Personal information
- Born: February 21, 1982 (age 44) The Bronx, New York, U.S.
- Listed height: 5 ft 10 in (1.78 m)
- Listed weight: 172 lb (78 kg)

Career information
- High school: Rice (New York City, New York)
- College: Seton Hall (2000–2004)
- NBA draft: 2004: undrafted
- Playing career: 2004–2017
- Position: Point guard
- Number: 12, 11, 1

Career history
- 2004–2005: Houston Rockets
- 2005: Orlando Magic
- 2005–2006: Florida Flame
- 2006: Phoenix Suns
- 2006: Toronto Raptors
- 2006–2007: Chicago Bulls
- 2007–2008: Bakersfield Jam
- 2008: Austin Toros
- 2008: Los Angeles Clippers
- 2008–2009: Barcelona
- 2010: Idaho Stampede
- 2011–2012: Chorale Roanne Basket
- 2013: Maine Red Claws
- 2013: Sioux Falls Skyforce
- 2014–2015: Westchester Knicks
- 2015–2016: Toros de Aragua
- 2016: Indios de San Francisco de Macorís
- 2017: Obras Sanitarias

Career highlights
- Spanish Supercup champion (2009); Catalan League champion (2009); All-NBA D-League First Team (2006); All-NBA D-League Second Team (2008); Third-team All-American – SN (2004); Haggerty Award co-winner (2004); McDonald's All-American (2000); Second-team Parade All-American (2000);
- Stats at NBA.com
- Stats at Basketball Reference

= Andre Barrett =

American basketball player (born 1982)

Andre Rashawd Barrett (born February 21, 1982) is an American professional basketball player who last played for Obras Sanitarias of the Liga Nacional de Básquet. He played college basketball for the Seton Hall Pirates.

==Professional career==
Barrett was undrafted following a college basketball career at Seton Hall University, and he began his professional career by signing prior to the start of the 2004–05 National Basketball Association season as a free agent with the New York Knicks. He played with the Knicks for three weeks before being waived during the pre-season. He then signed with the Houston Rockets, and he later went on to play for the Orlando Magic.

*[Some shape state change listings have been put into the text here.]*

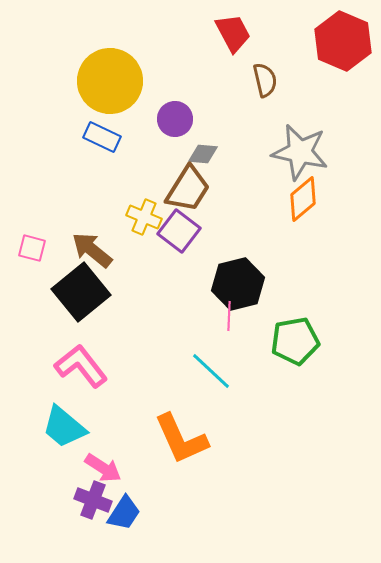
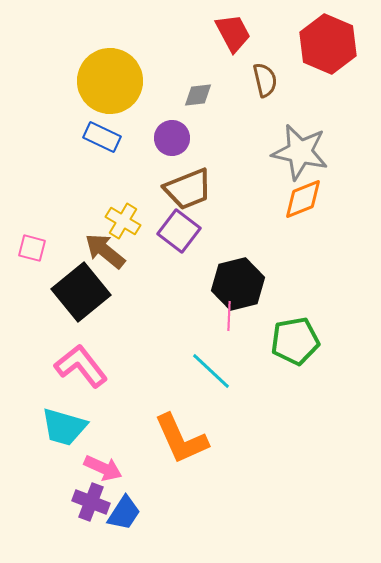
red hexagon: moved 15 px left, 3 px down
purple circle: moved 3 px left, 19 px down
gray diamond: moved 5 px left, 59 px up; rotated 12 degrees counterclockwise
brown trapezoid: rotated 36 degrees clockwise
orange diamond: rotated 18 degrees clockwise
yellow cross: moved 21 px left, 4 px down; rotated 8 degrees clockwise
brown arrow: moved 13 px right, 1 px down
cyan trapezoid: rotated 24 degrees counterclockwise
pink arrow: rotated 9 degrees counterclockwise
purple cross: moved 2 px left, 2 px down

On September 27, 2005, the Milwaukee Bucks signed Barrett to an undisclosed free agent contract. He participated in eight preseason games with the team, however, he was waived prior to the start of the 2005–2006 season on October 27. Starting on March 1, 2006, Barrett signed two consecutive 10-day contracts with the Phoenix Suns, but he was released from his second contract on March 14. The following day, Barrett signed two consecutive 10-day contracts with the Toronto Raptors, with whom he averaged 15.8 minutes per game. On July 13, 2006, he was waived.

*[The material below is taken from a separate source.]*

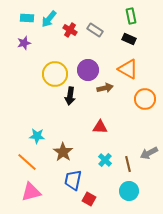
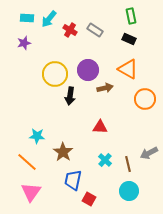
pink triangle: rotated 40 degrees counterclockwise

In the 2006 NBA D-League Expansion Draft, held on September 25, 2006, the Bakersfield Jam selected the signing rights to Barrett with their first draft pick. The previous season, he represented another team from the league, the Florida Flame.

On October 2, 2006, he was signed by the Chicago Bulls. The following season, on October 22, the Bulls waived Barrett, who then returned to the Jam for the 2007–08 season. On February 25, 2008, he was traded to the D-League club the Austin Toros in exchange for Justin Reed.

On March 1, 2008, he signed a 10-day contract with the NBA's Los Angeles Clippers. When his contract expired, it was not renewed; they signed Smush Parker instead.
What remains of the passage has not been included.